+++ Source material

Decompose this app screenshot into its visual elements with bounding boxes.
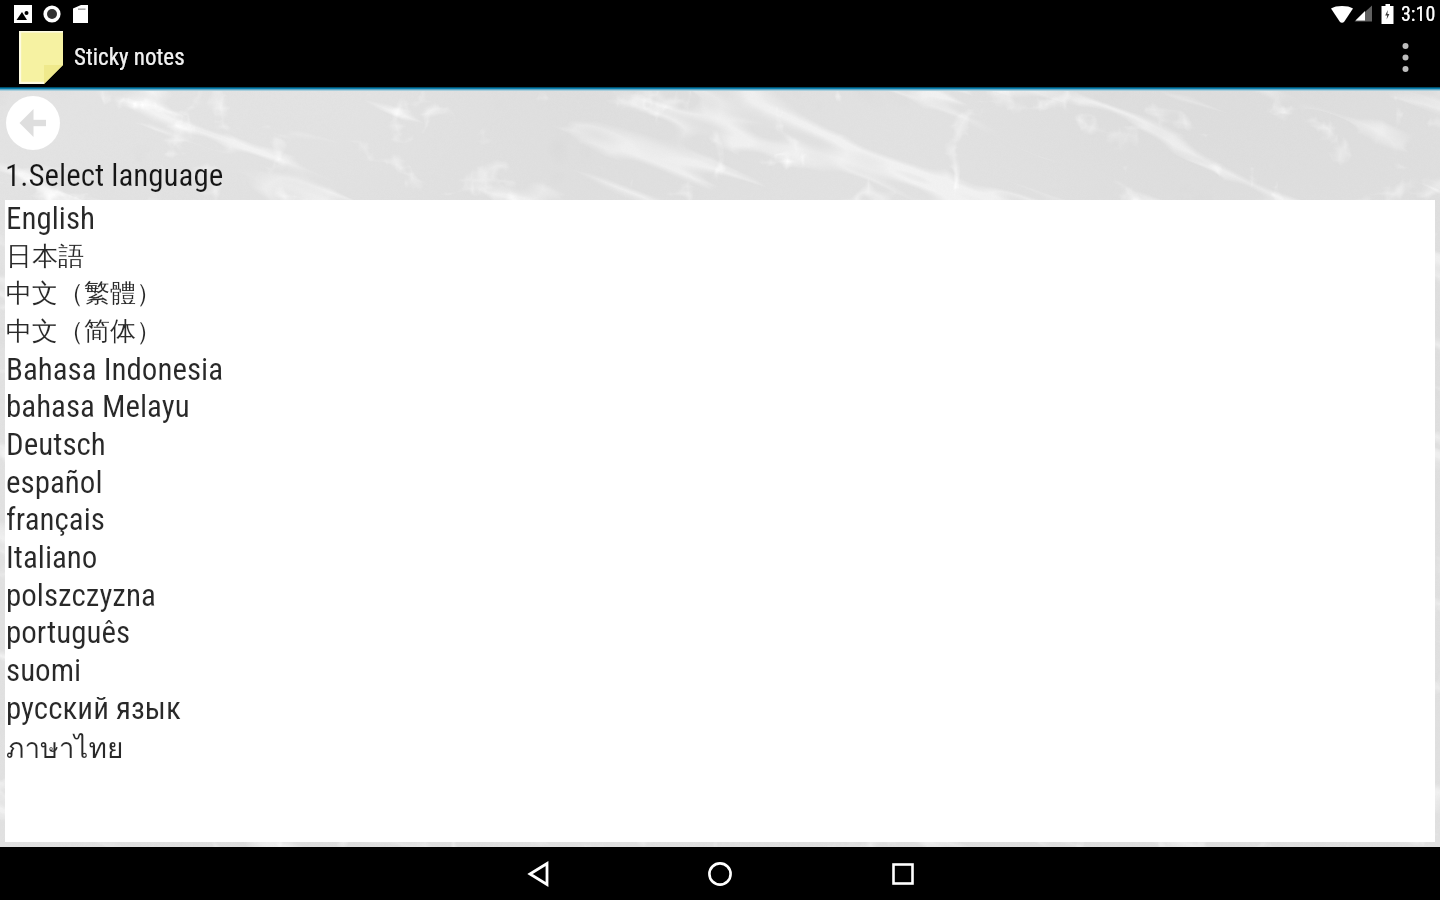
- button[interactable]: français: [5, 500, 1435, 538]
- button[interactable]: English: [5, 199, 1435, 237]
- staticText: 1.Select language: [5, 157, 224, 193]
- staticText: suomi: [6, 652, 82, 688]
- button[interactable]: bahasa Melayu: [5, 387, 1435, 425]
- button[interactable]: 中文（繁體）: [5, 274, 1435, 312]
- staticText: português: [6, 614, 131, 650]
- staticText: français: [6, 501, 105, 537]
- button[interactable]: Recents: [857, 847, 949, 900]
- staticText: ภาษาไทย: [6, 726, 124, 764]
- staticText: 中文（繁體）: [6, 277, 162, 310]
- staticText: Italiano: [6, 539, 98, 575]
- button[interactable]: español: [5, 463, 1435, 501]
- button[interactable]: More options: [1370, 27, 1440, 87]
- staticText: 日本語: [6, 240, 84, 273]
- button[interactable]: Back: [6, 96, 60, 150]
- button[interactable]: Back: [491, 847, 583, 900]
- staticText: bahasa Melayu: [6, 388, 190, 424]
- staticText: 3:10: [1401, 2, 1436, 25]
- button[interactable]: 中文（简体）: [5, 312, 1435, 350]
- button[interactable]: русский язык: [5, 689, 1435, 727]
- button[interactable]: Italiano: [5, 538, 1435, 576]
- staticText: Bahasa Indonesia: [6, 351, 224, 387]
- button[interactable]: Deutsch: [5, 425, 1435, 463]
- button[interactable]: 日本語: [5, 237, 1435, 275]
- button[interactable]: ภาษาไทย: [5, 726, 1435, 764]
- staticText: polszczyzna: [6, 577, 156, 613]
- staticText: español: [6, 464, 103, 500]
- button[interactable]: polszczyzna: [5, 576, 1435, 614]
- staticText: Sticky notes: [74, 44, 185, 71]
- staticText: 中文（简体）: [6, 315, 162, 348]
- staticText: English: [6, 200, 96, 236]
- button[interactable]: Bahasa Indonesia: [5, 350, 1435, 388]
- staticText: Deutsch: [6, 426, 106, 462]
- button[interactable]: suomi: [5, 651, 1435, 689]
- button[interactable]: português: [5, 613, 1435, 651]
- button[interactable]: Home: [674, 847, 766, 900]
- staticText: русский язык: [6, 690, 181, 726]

++++++

Work to be completed: Each entry must be retyped word for word, with every image omitted.

Response box:
Decompose this app screenshot into its visual elements with bounding boxes.
- button[interactable]: français: [5, 500, 1435, 538]
- button[interactable]: English: [5, 199, 1435, 237]
- staticText: 1.Select language: [5, 157, 224, 193]
- staticText: suomi: [6, 652, 82, 688]
- button[interactable]: bahasa Melayu: [5, 387, 1435, 425]
- button[interactable]: 中文（繁體）: [5, 274, 1435, 312]
- staticText: português: [6, 614, 131, 650]
- staticText: français: [6, 501, 105, 537]
- button[interactable]: Recents: [857, 847, 949, 900]
- staticText: ภาษาไทย: [6, 726, 124, 764]
- staticText: 中文（繁體）: [6, 277, 162, 310]
- staticText: Italiano: [6, 539, 98, 575]
- button[interactable]: español: [5, 463, 1435, 501]
- button[interactable]: More options: [1370, 27, 1440, 87]
- staticText: 日本語: [6, 240, 84, 273]
- button[interactable]: Back: [6, 96, 60, 150]
- button[interactable]: Back: [491, 847, 583, 900]
- staticText: bahasa Melayu: [6, 388, 190, 424]
- staticText: 3:10: [1401, 2, 1436, 25]
- button[interactable]: 中文（简体）: [5, 312, 1435, 350]
- button[interactable]: русский язык: [5, 689, 1435, 727]
- button[interactable]: Italiano: [5, 538, 1435, 576]
- staticText: Bahasa Indonesia: [6, 351, 224, 387]
- button[interactable]: Deutsch: [5, 425, 1435, 463]
- button[interactable]: 日本語: [5, 237, 1435, 275]
- button[interactable]: ภาษาไทย: [5, 726, 1435, 764]
- staticText: polszczyzna: [6, 577, 156, 613]
- staticText: español: [6, 464, 103, 500]
- button[interactable]: polszczyzna: [5, 576, 1435, 614]
- staticText: Sticky notes: [74, 44, 185, 71]
- staticText: 中文（简体）: [6, 315, 162, 348]
- staticText: English: [6, 200, 96, 236]
- button[interactable]: Bahasa Indonesia: [5, 350, 1435, 388]
- staticText: Deutsch: [6, 426, 106, 462]
- button[interactable]: suomi: [5, 651, 1435, 689]
- button[interactable]: português: [5, 613, 1435, 651]
- button[interactable]: Home: [674, 847, 766, 900]
- staticText: русский язык: [6, 690, 181, 726]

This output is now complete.